A bare number is all that is needed: how many lines below contain the string "podem"?

**Collected data**
Start of Block

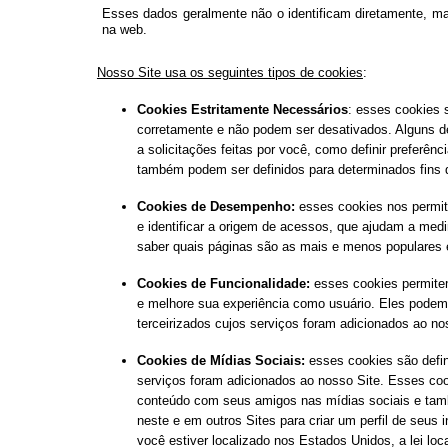
Esses dados geralmente não o identificam diretamente, ma
na web.
Nosso Site usa os seguintes tipos de cookies
:
Cookies Estritamente Necessários
: esses cookies 
corretamente e não podem ser desativados. Alguns d
a solicitações feitas por você, como definir preferênc
também podem ser definidos para determinados fins 
Cookies de Desempenho:
esses cookies nos permit
e identificar a origem de acessos, que ajudam a med
saber quais páginas são as mais e menos populares 
Cookies de Funcionalidade:
esses cookies permite
e melhore sua experiência como usuário. Eles podem 
terceirizados cujos serviços foram adicionados ao no
Cookies de Mídias Sociais:
esses cookies são defin
serviços foram adicionados ao nosso Site. Esses co
conteúdo com seus amigos nas mídias sociais e tam
neste e em outros Sites para criar um perfil de seus 
você estiver localizado nos Estados Unidos, a lei local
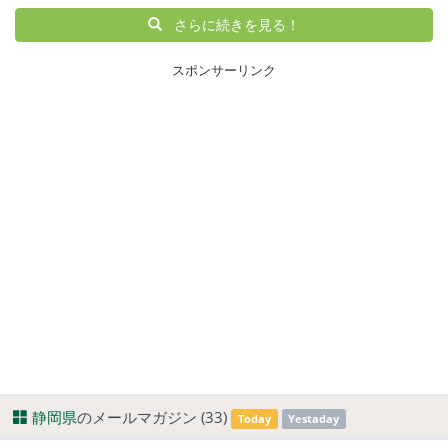
さらに続きを見る！
スポンサーリンク
静岡県
のメールマガジン (33)
Today
Yestaday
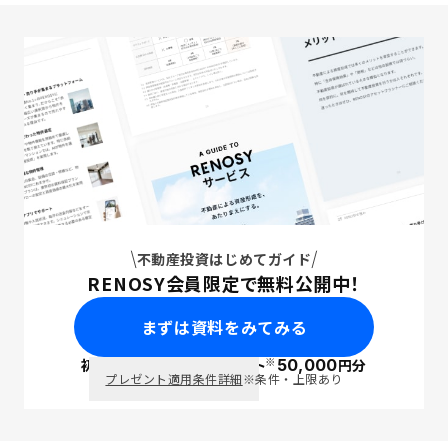
不動産投資はじめてガイド
RENOSY会員限定で無料公開中！
まずは資料をみてみる
※
初回面談で
ポイント
50,000
円分
PayPay
プレゼント適用条件詳細
※条件・上限あり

End of Block

**Written answer**
3